TASK GOAL: Until you reach the line containing "pierna a medir", reproduce each line of the listing exactly, please, and include that line as well.

ENTRIES SUPPLIED:
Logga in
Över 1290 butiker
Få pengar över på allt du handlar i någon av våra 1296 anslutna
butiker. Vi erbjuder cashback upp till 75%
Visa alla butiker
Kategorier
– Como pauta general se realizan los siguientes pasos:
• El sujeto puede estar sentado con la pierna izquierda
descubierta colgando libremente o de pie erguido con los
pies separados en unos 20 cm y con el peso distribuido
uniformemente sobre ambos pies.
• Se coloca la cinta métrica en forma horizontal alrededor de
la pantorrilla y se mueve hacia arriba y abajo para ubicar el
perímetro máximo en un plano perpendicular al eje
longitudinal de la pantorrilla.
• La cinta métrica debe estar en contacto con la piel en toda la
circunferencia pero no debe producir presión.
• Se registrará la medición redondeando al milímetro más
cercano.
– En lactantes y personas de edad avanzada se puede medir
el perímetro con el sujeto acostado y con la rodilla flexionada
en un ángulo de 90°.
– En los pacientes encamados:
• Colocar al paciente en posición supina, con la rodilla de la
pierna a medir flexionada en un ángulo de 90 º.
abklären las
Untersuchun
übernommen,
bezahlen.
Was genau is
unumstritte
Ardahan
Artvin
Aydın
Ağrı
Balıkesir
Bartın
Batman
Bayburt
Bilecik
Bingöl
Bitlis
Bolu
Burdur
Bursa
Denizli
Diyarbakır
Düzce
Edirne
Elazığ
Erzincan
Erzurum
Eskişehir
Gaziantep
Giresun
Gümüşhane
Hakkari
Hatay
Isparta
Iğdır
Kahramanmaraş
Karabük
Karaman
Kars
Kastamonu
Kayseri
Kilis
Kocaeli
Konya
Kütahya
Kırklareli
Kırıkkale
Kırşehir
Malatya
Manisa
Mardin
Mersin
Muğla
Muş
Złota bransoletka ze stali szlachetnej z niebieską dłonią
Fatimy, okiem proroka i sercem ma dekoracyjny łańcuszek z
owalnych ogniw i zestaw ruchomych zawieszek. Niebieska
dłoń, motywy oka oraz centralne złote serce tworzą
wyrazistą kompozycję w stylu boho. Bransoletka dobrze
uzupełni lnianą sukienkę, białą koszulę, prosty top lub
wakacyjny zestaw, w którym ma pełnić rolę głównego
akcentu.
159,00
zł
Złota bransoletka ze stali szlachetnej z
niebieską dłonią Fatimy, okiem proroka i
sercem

YOUR RESPONSE:
Logga in
Över 1290 butiker
Få pengar över på allt du handlar i någon av våra 1296 anslutna
butiker. Vi erbjuder cashback upp till 75%
Visa alla butiker
Kategorier
– Como pauta general se realizan los siguientes pasos:
• El sujeto puede estar sentado con la pierna izquierda
descubierta colgando libremente o de pie erguido con los
pies separados en unos 20 cm y con el peso distribuido
uniformemente sobre ambos pies.
• Se coloca la cinta métrica en forma horizontal alrededor de
la pantorrilla y se mueve hacia arriba y abajo para ubicar el
perímetro máximo en un plano perpendicular al eje
longitudinal de la pantorrilla.
• La cinta métrica debe estar en contacto con la piel en toda la
circunferencia pero no debe producir presión.
• Se registrará la medición redondeando al milímetro más
cercano.
– En lactantes y personas de edad avanzada se puede medir
el perímetro con el sujeto acostado y con la rodilla flexionada
en un ángulo de 90°.
– En los pacientes encamados:
• Colocar al paciente en posición supina, con la rodilla de la
pierna a medir flexionada en un ángulo de 90 º.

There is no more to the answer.